This raises the question of whether or not a potential donor would make a different decision about donating a kidney on the basis of the recipient's HIV status. The line of reasoning to support disclosure to the donor in this situation proceeds as such. Currently a donor may withdraw from the kidney donation process at any time and for any reason. During the donor evaluation process, the donor is told that this decision need not be justified to anyone but himself or herself. Although medical professionals cannot allow a recipient's HIV status to affect their decisions other than to insure medical appropriateness for kidney transplantation, this does not apply to a private citizen who is not under any fiduciary obligation to the recipient. Moreover, from the perspective of the donor, the decision to donate is emotional and not medical. The very argument that disclosing a recipient's HIV status would result in harm because of social stigmatization by its very nature acknowledges that within the population there are different opinions and emotions about this topic. Although the medical community should never foster false perceptions regarding medical conditions, the donor is an individual who is free to make the decision to donate a kidney on the basis of their own belief system. It is not for the medical community to judge the reasons why they may choose not to donate. Although medical professionals are required to avoid making medical decisions on the basis of social stigma, it is not the profession's right to impose a belief system on the general public.

Finally, a guiding principle of the medical profession is to first do no harm. If the donor were to discover post facto the recipient's HIV positivity and this information would have caused them to decide differently about kidney donation, might this constitute harm. It is standard practice to inform potential donors about the risk of depression after donation. It is also standard practice to take into consideration the emotional health of the donor before donation. Given the importance of the psychosocial component of the kidney donor evaluation, it is contradictory to hide information from the donor that could result in them having a feeling of betrayal or of being “tricked” or deceived.

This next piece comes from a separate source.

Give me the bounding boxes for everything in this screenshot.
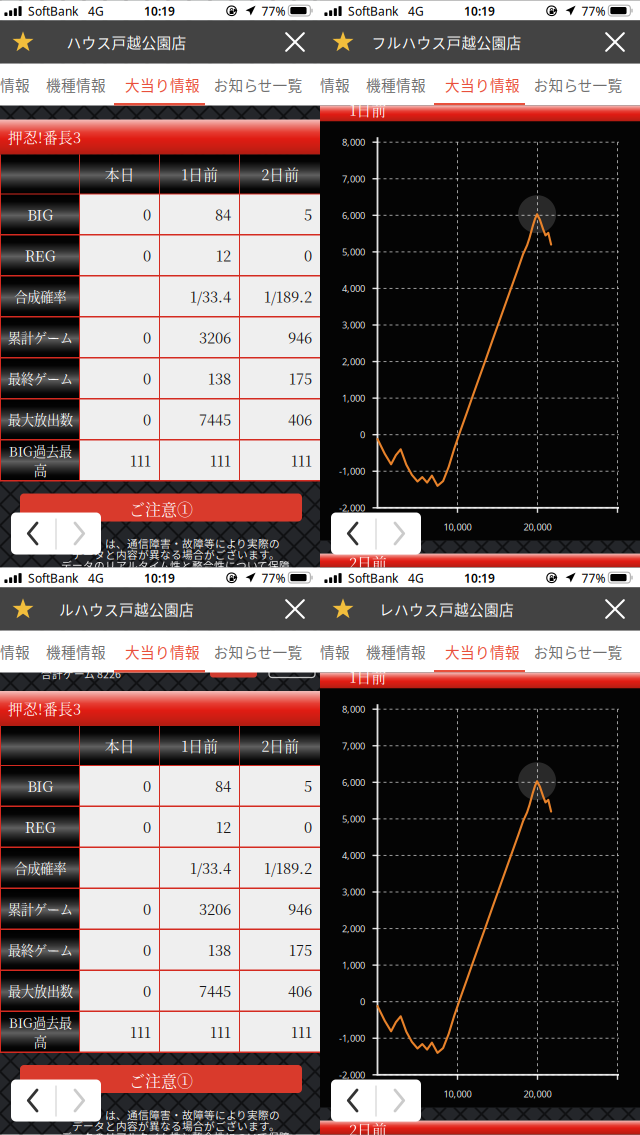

In summary, donors are not a commodity or “owned” by the recipient. The recipient is entitled to have access to kidney transplantation; however, this access does not specify live kidney donation. Because of this, in situations in which the donor and recipient rights are mutually exclusive, the rights of the donor should prevail.

The Recipient Argument

A discussion of the recipient's rights must begin by acknowledging the history of discrimination against persons with HIV and the resulting federal and state legislation to protect against it. Unlike other medical information that is protected by the Health Insurance Portability and Accountability Act (HIPAA), HIV confidentiality has more stringent standards and is protected by name in federal and state statutes (12,13). Historically, these protections were placed because of the stigma and discrimination associated with HIV disease and concern that without these protections persons at risk for HIV would not seek medical therapy and thus harm society as a whole. HIV confidentiality falls under four board provisions: HIPAA, fiduciary duty of confidentiality, constitutional right to privacy, and the federal privacy act. Additionally, although not intended to include confidentiality issues, the Americans with Disabilities Act (ADA) of 1990 protects persons with HIV. The act protects an individual who is considered to have a “disability” if there are physical or mental impairments that substantially limit one or more major life activities. Moreover, the law protects persons regardless of their true HIV status and in circumstances in which a discriminatory act was conducted on persons who simply associated with an HIV-positive individual. The ADA's stringent protections were necessary and underscore the significant stigma associated with HIV.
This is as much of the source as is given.